The whole thing started with over 40 pitches (75% of the participants pitched), ideas ranging from crowdsourcing for causes, to a security app to help in dangerous neighborhoods around Caracas. The group settled on their favorite ideas and teams formed around them. The next 54 hours flew by and before I knew it, the teams were pitching their ideas and what they had accomplished to a panel of top notch judges.
Throughout the event I was fortunate enough to meet many of the passionate attendees, most of whom expressed their excitement over the event and wanted to talk to me about one of two things: Their idea and/or what I thought their event, the Caracas edition vs. others. At the time I had only half -baked answers that I struggled to articulate in Spanish, but sitting here now I can answer the question of how Caracas was different.
The most notable difference I found between people at this event vs. events elsewhere, was that the participants seemed to be motivated to be there just as much by their own entrepreneurial dreams as they were by doing something for their country and future entrepreneurs. They were very aware that just their presence at an event like this was in some small way, contributing toward the betterment of the entrepreneurial ecosystem in Venezuela. There was a selflessness and sense of camaraderie that I don’t think you get to see very often and it was a wonderful and motivating experience.
The usual things happened after that: a winner was named, teams celebrated, we drank together and talked- from the outside, a normal looking event. It wasn’t though, there was definitely that magic, a magic we strive to have at every event, but which at some, like Caracas, is just simply overwhelming.
It’s the magic that allows you to see, in one weekend, people truly become entrepreneurs; the magic that gives people the belief that they can really make a difference for themselves and others. It’s intoxicating and something I personally hadn’t had the chance to experience before, but the reason I know I love being a part of this world of entrepreneurship.
Unfortunately, there isn’t really a good way to conclude this story, probably because this is really just the beginning of story that is in full swing. A story where people in Venezuela are taking control against the odds and where entrepreneurs are helping not only themselves, but others around them take the reins of their own life through entrepreneurship. If it helps, consider this the foreword or introduction to the amazing things that unfold next.
Buenas noches, tengo sueno.
I have a lot of people to thank for this experience, not all of whom I’m going to be able to name. I have to start with Elizabeth Villareal. She was the first one I got to talk to about the event in Caracas and she not only put up with my bad Spanish for 5 days, she also fed and housed me the entire time. She made arrangements to have someone get me at the airport, she taught me new words, took me to see Caracas, shared new music and local foods with me, and made me feel welcome and comfortable the whole time. She and the Organizing team pulled off an amazing event, it was top notch in every way. Caracas’ first Startup Weekend did their country proud and I look forward to watching the ecosystem there continue to develop and strengthen. Muchas gracias Elizabeth!
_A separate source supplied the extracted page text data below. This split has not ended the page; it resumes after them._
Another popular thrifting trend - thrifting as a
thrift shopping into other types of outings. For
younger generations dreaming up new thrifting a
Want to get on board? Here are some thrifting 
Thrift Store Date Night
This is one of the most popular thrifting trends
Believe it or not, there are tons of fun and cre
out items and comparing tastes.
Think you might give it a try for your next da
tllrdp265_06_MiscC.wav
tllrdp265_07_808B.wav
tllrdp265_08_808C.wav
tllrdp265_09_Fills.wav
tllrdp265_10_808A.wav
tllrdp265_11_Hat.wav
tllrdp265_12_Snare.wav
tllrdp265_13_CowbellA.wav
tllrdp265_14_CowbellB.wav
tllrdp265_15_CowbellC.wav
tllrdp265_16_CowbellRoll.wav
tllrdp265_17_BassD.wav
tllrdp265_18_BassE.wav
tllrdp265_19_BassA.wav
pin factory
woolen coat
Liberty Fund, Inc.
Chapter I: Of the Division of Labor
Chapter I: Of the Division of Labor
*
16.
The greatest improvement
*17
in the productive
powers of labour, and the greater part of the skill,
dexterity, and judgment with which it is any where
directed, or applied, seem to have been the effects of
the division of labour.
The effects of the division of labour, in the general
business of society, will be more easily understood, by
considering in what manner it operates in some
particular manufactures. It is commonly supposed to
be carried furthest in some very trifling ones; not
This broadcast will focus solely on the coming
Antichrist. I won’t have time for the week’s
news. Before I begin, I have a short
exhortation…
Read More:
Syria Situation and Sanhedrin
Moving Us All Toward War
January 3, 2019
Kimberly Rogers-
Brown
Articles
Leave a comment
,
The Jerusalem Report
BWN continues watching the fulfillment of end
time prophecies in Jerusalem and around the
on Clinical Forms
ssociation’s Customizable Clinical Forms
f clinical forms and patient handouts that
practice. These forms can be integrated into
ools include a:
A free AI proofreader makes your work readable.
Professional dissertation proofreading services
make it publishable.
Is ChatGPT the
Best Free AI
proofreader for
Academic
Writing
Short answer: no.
I also want to thank everyone at Wayra for not only sponsoring my trip down to Caracas, but also for allowing me to talk about Startup Weekend, welcoming me to their beautiful offices, for all their help putting on the event, and being a great champion of entrepreneurship in Venezuela. Startup Weekend and Wayra will be good friends for a long time I think.
I also want to thank the entire Organizing team, the staff at Accedde, the great coaches and mentors who gave their time, the judges, everyone who taught me a new word or went back and forth in English to help me, the passionate attendees who inspired and reminded me of everything great about entrepreneurship, and most of all, everyone who brought their passion and really made this something useful, inspirational, and educational for everyone involved.